**Assigned task**
Aim for an exact copy of the listing, without any images.
*** Material for this task Section Begins ***
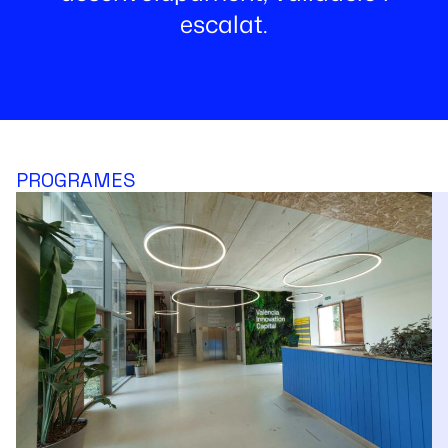
escalat.
PROGRAMES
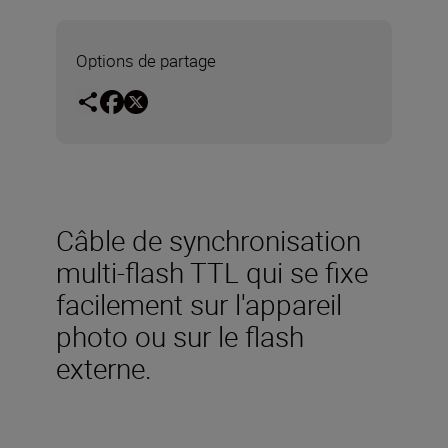
Options de partage
Câble de synchronisation
multi-flash TTL qui se fixe
facilement sur l'appareil
photo ou sur le flash
externe.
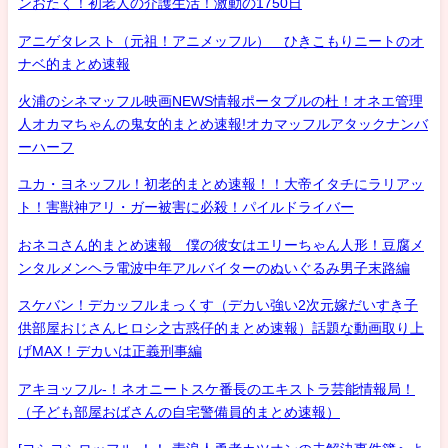
ンおたく！初老人の介護生活！激動の1750日
アニゲタレスト（元祖！アニメッフル） ひきこもりニートのオ
ナベ的まとめ速報
火浦のシネマッフル映画NEWS情報ポータブルの杜！オネエ管理
人オカマちゃんの鬼女的まとめ速報!オカマッフルアタックナンバ
ーハーフ
ユカ・ヨネッフル！初老的まとめ速報！！大帝イタチにラリアッ
ト！害獣神アリ・ガー被害に必殺！パイルドライバー
おネコさん的まとめ速報 僕の彼女はエリーちゃん人形！豆腐メ
ンタルメンヘラ電波中年アルバイターのぬいぐるみ男子末路編
スケバン！デカッフルまっくす（デカい強い2次元嫁だいすき子
供部屋おじさんヒロシ之古惑仔的まとめ速報）話題な動画取り上
げMAX！デカいは正義刑事編
アキヨッフル-！ネオニートスケ番長のエキストラ芸能情報局！
（子ども部屋おばさんの自宅警備員的まとめ速報）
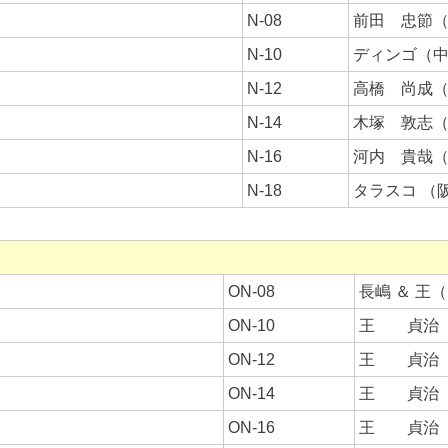
N-08
前田 忠節
N-10
ディンゴ（
N-12
高橋 尚成
N-14
木塚 敦志
N-16
河内 貴哉
N-18
タラスコ （
ON-08
長嶋 ＆ 王（1
ON-10
王 貞治（1
ON-12
王 貞治（1
ON-14
王 貞治（1
ON-16
王 貞治（1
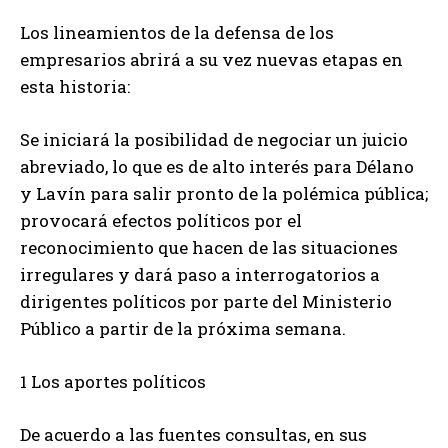
Los lineamientos de la defensa de los
empresarios abrirá a su vez nuevas etapas en
esta historia:
Se iniciará la posibilidad de negociar un juicio
abreviado, lo que es de alto interés para Délano
y Lavín para salir pronto de la polémica pública;
provocará efectos políticos por el
reconocimiento que hacen de las situaciones
irregulares y dará paso a interrogatorios a
dirigentes políticos por parte del Ministerio
Público a partir de la próxima semana.
1 Los aportes políticos
De acuerdo a las fuentes consultas, en sus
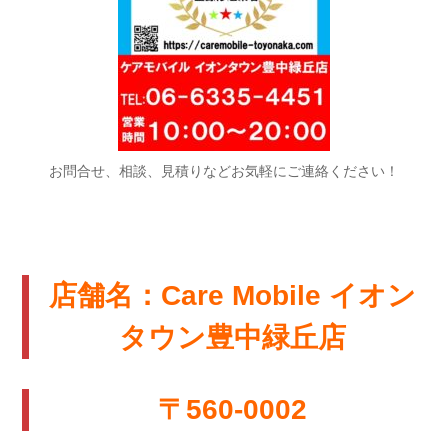
お問合せ、相談、見積りなどお気軽にご連絡ください！
店舗名：Care Mobile イオン
タウン豊中緑丘店
〒560-0002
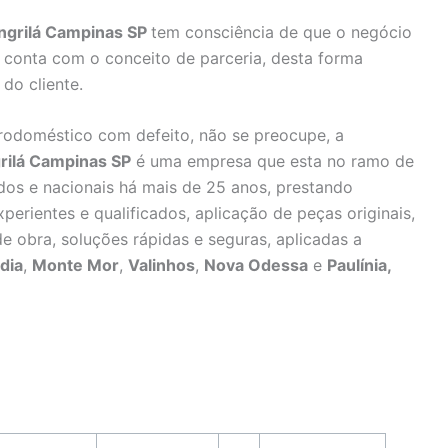
ngrilá Campinas SP
tem consciência de que o negócio
 conta com o conceito de parceria, desta forma
do cliente.
rodoméstico com defeito, não se preocupe, a
rilá Campinas SP
é uma empresa que esta no ramo de
dos e nacionais há mais de 25 anos, prestando
perientes e qualificados, aplicação de peças originais,
e obra, soluções rápidas e seguras, aplicadas a
dia
,
Monte Mor
,
Valinhos
,
Nova Odessa
e
Paulínia,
*** Material for this task Section Ends ***
**Reply**
escalat.
PROGRAMES
Options de partage
Câble de synchronisation
multi-flash TTL qui se fixe
facilement sur l'appareil
photo ou sur le flash
externe.
ンおたく！初老人の介護生活！激動の1750日
アニゲタレスト（元祖！アニメッフル） ひきこもりニートのオ
ナベ的まとめ速報
火浦のシネマッフル映画NEWS情報ポータブルの杜！オネエ管理
人オカマちゃんの鬼女的まとめ速報!オカマッフルアタックナンバ
ーハーフ
ユカ・ヨネッフル！初老的まとめ速報！！大帝イタチにラリアッ
ト！害獣神アリ・ガー被害に必殺！パイルドライバー
おネコさん的まとめ速報 僕の彼女はエリーちゃん人形！豆腐メ
ンタルメンヘラ電波中年アルバイターのぬいぐるみ男子末路編
スケバン！デカッフルまっくす（デカい強い2次元嫁だいすき子
供部屋おじさんヒロシ之古惑仔的まとめ速報）話題な動画取り上
げMAX！デカいは正義刑事編
アキヨッフル-！ネオニートスケ番長のエキストラ芸能情報局！
（子ども部屋おばさんの自宅警備員的まとめ速報）
N-08
前田 忠節
N-10
ディンゴ（
N-12
高橋 尚成
N-14
木塚 敦志
N-16
河内 貴哉
N-18
タラスコ （
ON-08
長嶋 ＆ 王（1
ON-10
王 貞治（1
ON-12
王 貞治（1
ON-14
王 貞治（1
ON-16
王 貞治（1
Los lineamientos de la defensa de los
empresarios abrirá a su vez nuevas etapas en
esta historia:
Se iniciará la posibilidad de negociar un juicio
abreviado, lo que es de alto interés para Délano
y Lavín para salir pronto de la polémica pública;
provocará efectos políticos por el
reconocimiento que hacen de las situaciones
irregulares y dará paso a interrogatorios a
dirigentes políticos por parte del Ministerio
Público a partir de la próxima semana.
1 Los aportes políticos
De acuerdo a las fuentes consultas, en sus
お問合せ、相談、見積りなどお気軽にご連絡ください！
店舗名：Care Mobile イオン
タウン豊中緑丘店
〒560-0002
ngrilá Campinas SP
tem consciência de que o negócio
 conta com o conceito de parceria, desta forma
do cliente.
rodoméstico com defeito, não se preocupe, a
rilá Campinas SP
é uma empresa que esta no ramo de
dos e nacionais há mais de 25 anos, prestando
perientes e qualificados, aplicação de peças originais,
e obra, soluções rápidas e seguras, aplicadas a
dia
,
Monte Mor
,
Valinhos
,
Nova Odessa
e
Paulínia,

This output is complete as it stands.